第二十一話 “覚醒”
――三つ巴の戦いに決着がついたあと、空のいただき・頂上では……?
★
「き、聞いて下さい……カイさ……」
アリシアさんが必死に声を絞り出した。重傷を負っているはずなのに何かを訴えようとしている。僕は耳をアリシアさんに近づけた。
「な、なに? 聞いてますよ!」
僕はできる限りアリシアさんを励ますように声をあげた。するとアリシアさんは、僕にとって衝撃的な一言を放った。

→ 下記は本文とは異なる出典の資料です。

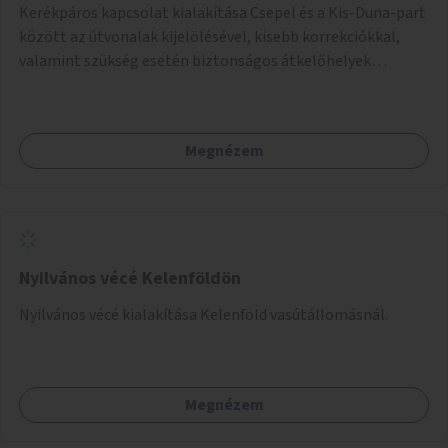
Kerékpáros kapcsolat kialakítása Csepel és a Kis-Duna-part
között az útvonalak kijelölésével, kisebb korrekciókkal,
valamint szükség esetén biztonságos átkelőhelyek
létesítésével.
Megnézem
Nyilvános vécé Kelenföldön
Nyilvános vécé kialakítása Kelenföld vasútállomásnál.
Megnézem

「……ダー……クライ、は、“ナイトメアダーク”を産み出した……張本人です……っ!!」
「な……っ?」
なんだって……!? ダークライが“ナイトメアダーク”の……!?
「今の……あなたたち、では……っ……到底かなう相手で、は……ありません……逃げ……」
「……アリシアさん?」
「……」
僕はアリシアさんの言葉の続きを待つ。しかし。
「アリシアさん? アリシアさん!!」
アリシアさんの声が消えた。僕はアリシアさんに必死に呼び掛けるが、彼女は完全にうんともすんとも言わなくなった。
「……っ」
目が半開きのままうつろで、焦点が合っていない。体温はいまだに下がり続けていて、まるで……!!
「死んでるんじゃないかな?」
「なッ……!?」
この声は……!!
僕は振り返った。恐る恐る、ゆっくりと……。
そこには……じっとりとした目で僕を見下ろす黒いポケモン――。
――ダークライ……!
「ど、どうして……!? シャナさんと戦ってたはずじゃ……!?」
「ああ、“爆炎”かい? それなら、ほら、あそこに」
ダークライはそう言って数十メートル先にある木の幹を指差した。そこに、全身アリシアさんと同じ種類の傷を受けてぐったりと倒れるシャナさんの姿が……!!
「そんな……あのシャナさんが……!!」
ありえない、そんなこと……!
目の前の現実をどう受け止めればいいのかわからなかった。シャナさんが戦闘不能になった今、戦えるのは僕一人――! だけど、シャナさんが叶わない相手を、僕が倒すなんて……。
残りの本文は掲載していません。